In [1]:
import torch
device = torch.device('cuda' if torch.cuda.is_available() else "cpu")
print(f"Using {device} device")
import numpy as np
import matplotlib.pyplot as plt

np.set_printoptions(precision=5, edgeitems=10, linewidth=1000, suppress=True)

Using cuda device


# Carmona problem

We consider a stochastic differential game with $N$ players, and we denote by $\mathcal{I} := {1, 2, \dots, N}$ the set of players. Let $T$ be a finite time horizon. At each time $t \in [0, T]$, player $i \in \mathcal{I}$ has a state $X_{t}^{i} \in \mathbb{R}$ and takes an action $\alpha_{t}^{i} \in \mathbb{R}$. The dynamics of the controlled state process $X_{i}$ on $[0, T]$ are given by:

$$\mathrm{d} X_t^i=\left[a\left(\bar{X}_t-X_t^i\right)+\alpha_t^i\right] \mathrm{d} t+\sigma\left(\rho \mathrm{d} W_t^0+\sqrt{1-\rho^2} \mathrm{~d} W_t^i\right)$$

where $\boldsymbol{W}:=\left[W^0, W^1, \ldots, W^N\right]$ are ($N+1$) $m$-dimensional independent Brownian motions, with $W^{i}$ the individual noises and $W^{0}$ the common noise.

Given a set of strategies ($\bold{\alpha}_{t})_{t \in [0, T]}$, the cost associated to player $i$ is of the form
$$ J^{i}(\alpha): \alpha \mapsto \mathbb{E}\left[\int_0^T f^{i}\left(t, X_t, \alpha_{t}\right) dt+g^{i}(X_T)\right], $$

Here $f^i:[0, T] \times \mathbb{R}^N \times \mathbb{R}^N \rightarrow \mathbb{R}$ denotes the running cost, and $g^i: \mathbb{R}^N \rightarrow \mathbb{R}$ the terminal cost, where:
$$f^i(t, \boldsymbol{x}, \boldsymbol{\alpha})=\frac{1}{2}\left(\alpha^i\right)^2-q \alpha^i\left(\bar{x}-x^i\right)+\frac{\epsilon}{2}\left(\bar{x}-x^i\right)^2$$
$$g^i(\boldsymbol{x})=\frac{c}{2}\left(\bar{x}-x^i\right)^2$$

We solve the above problem using direct parameterization methods.

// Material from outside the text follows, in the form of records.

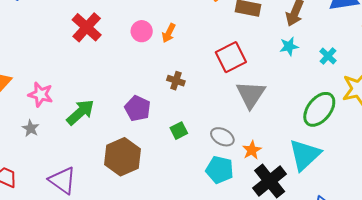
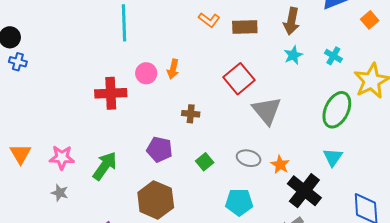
red cross: (87, 27) -> (111, 93), moved, turned -32
cyan triangle: (305, 155) -> (333, 157), size x0.6
cyan pentagon: (220, 170) -> (239, 202), moved

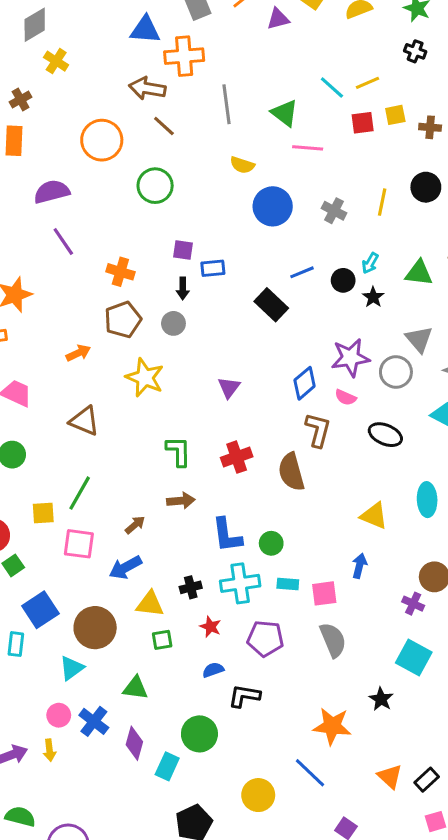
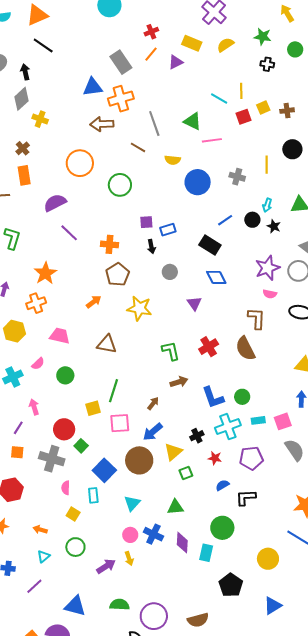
yellow line: (368, 83) -> (241, 91), turned -56
brown line: (164, 126) -> (138, 147), moved
gray circle: (173, 323) -> (170, 272), moved
blue diamond: (305, 383) -> (216, 277), moved, turned -65
yellow triangle: (150, 604) -> (173, 452), turned -36
brown circle: (95, 628) -> (139, 460), moved

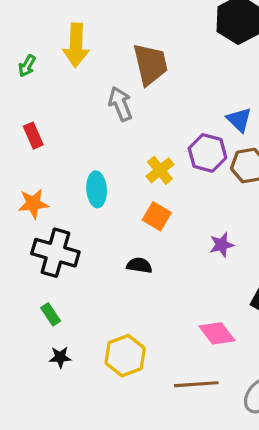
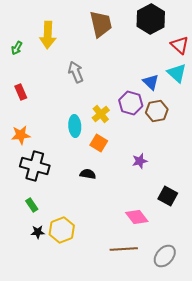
brown trapezoid: (150, 64) -> (101, 24), moved
cyan ellipse: (97, 189) -> (75, 126), moved
yellow hexagon: (125, 356) -> (62, 230), moved

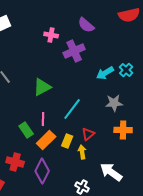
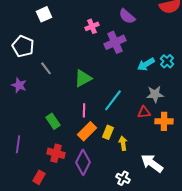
pink cross: (51, 35) -> (92, 26), turned -32
green rectangle: (26, 130) -> (53, 121), moved
red triangle: (88, 134) -> (144, 112), moved, turned 32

For simplicity, we assume that there is no common noise, so the dynamics of $X_{i}$ on $[0, T]$ are given by:

$$\mathrm{d} X_t^i=\left[a\left(\bar{X}_t-X_t^i\right)+\alpha_t^i\right] \mathrm{d}t+\sigma\mathrm{~d} W_t^i$$

We approximate the dynamics and the expected cost by discretized versions:
$$\check{X}_{t_{n+1}}=\check{X}_{t_n} + [a\left(\check{X}_{t_n} - \check{X}^{i}_{t_n}\right) + \alpha^{i}_{t_n}] \Delta t + \sigma \Delta \check{W}_{t_n}, $$
$$\mathbb{E}\left[\sum_{n=0}^{N_T-1} f\left(t_n, \check{X}_{t_n}, \alpha_{t_n}\right) \Delta t+g\left(\check{X}_T\right)\right], $$
where $\Delta \check{W}_{t_n}=\check{W}_{t_{n+1}}-\check{W}_{t_n}$ are i.i.d random variables with distribution $\Delta\check{W} \sim \mathcal{N}\left(0, \Delta t\right)$.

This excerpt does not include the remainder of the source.